● **Data records**
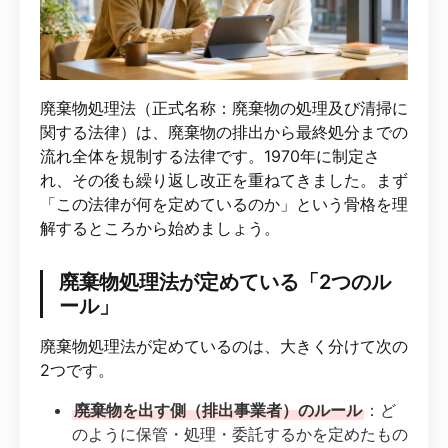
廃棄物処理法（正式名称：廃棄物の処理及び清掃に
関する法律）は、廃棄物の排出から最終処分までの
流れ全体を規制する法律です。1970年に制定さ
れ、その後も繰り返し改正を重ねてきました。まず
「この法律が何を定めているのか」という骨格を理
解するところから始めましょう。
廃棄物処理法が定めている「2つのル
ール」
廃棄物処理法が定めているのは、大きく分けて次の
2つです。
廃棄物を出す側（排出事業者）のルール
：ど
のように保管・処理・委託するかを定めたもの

...

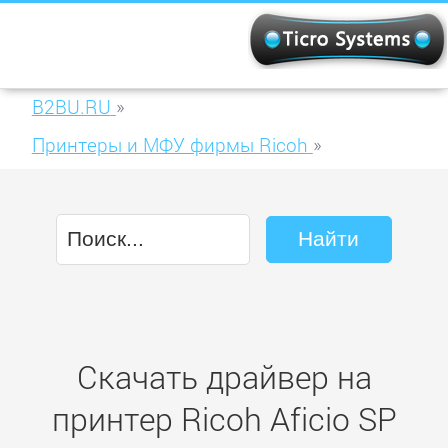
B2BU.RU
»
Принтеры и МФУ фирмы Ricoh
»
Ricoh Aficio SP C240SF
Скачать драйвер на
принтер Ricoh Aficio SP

● **The task**
If a line in the entries holds the string "Aficio", copy it.

● **Output of the exercise**
Ricoh Aficio SP C240SF
принтер Ricoh Aficio SP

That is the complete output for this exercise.